For companies like SumAll Inc., the cloud is the obvious place to put the large, varied and rapidly updated data sets they collect. But even cloud-based big data systems can be complex to set up.
SumAll, which was founded in 2011, is a marketing analytics services provider that helps small businesses identify Web trends, track website traffic and measure the success of their social media advertising and outreach efforts. The New York company processes data on about 30 million discrete online events on a daily basis, according to CIO Korey Lee -- and the volume is growing.
Lee said that eventually, he expects to build an internal systems architecture. But for now, he added, the kind of data traffic that SumAll has to handle makes it "almost prohibitively expensive over time to grow your number of servers as necessary. You want to focus on your business, not your infrastructure."
That's a common consideration for startups and emerging businesses looking at big data in the cloud implementations. "If you're a small company, the cost of putting in your own data center is something you have to think about," said Ray Ullmer, a senior consultant at data warehousing and analytics consultancy Waterloo Data in Austin, Texas.

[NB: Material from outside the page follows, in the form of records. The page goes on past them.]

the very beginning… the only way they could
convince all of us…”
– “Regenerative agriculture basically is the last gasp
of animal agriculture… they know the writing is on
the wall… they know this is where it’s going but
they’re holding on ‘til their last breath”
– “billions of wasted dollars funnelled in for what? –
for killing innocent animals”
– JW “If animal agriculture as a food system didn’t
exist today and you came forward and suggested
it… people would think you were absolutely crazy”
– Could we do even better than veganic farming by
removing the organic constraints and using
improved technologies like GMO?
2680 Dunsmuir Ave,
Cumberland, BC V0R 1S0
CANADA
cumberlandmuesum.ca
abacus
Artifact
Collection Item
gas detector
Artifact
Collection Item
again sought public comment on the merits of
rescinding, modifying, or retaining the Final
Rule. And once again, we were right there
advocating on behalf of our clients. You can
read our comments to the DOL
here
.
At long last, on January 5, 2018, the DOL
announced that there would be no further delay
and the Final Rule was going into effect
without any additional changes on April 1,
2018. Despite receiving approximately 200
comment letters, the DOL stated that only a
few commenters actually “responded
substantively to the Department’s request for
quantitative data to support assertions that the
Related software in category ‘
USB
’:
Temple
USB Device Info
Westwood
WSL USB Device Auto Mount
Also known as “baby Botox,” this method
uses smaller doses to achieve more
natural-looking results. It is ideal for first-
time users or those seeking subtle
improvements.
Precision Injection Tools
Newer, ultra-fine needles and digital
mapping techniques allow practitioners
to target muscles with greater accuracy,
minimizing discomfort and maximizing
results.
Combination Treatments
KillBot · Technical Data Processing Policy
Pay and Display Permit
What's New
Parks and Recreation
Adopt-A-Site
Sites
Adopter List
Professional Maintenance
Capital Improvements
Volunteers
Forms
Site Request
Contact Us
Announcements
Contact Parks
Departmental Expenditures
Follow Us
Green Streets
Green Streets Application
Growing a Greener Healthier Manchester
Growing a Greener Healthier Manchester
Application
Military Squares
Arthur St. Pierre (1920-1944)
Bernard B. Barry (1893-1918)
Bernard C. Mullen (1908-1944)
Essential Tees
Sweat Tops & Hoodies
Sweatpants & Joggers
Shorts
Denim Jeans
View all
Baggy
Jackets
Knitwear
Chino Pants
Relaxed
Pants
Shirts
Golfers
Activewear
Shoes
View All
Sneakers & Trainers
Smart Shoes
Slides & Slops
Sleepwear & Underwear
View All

SumAll decided to go to the public cloud. But it hasn't been a simple, straightforward path. Lee said the company shifted a deployment of NoSQL database MongoDB from Amazon Web Services to Rackspace US Inc.'s ObjectRocket platform "because Amazon's cost was too high." For querying and analyzing data, it also switched from a self-managed MySQL database running on AWS to BitYota's data warehouse as a service technology. That runs on AWS as well, leaving SumAll with a multi-cloud environment, though relying on the BitYota managed service mitigates some of the complexities for Lee's team.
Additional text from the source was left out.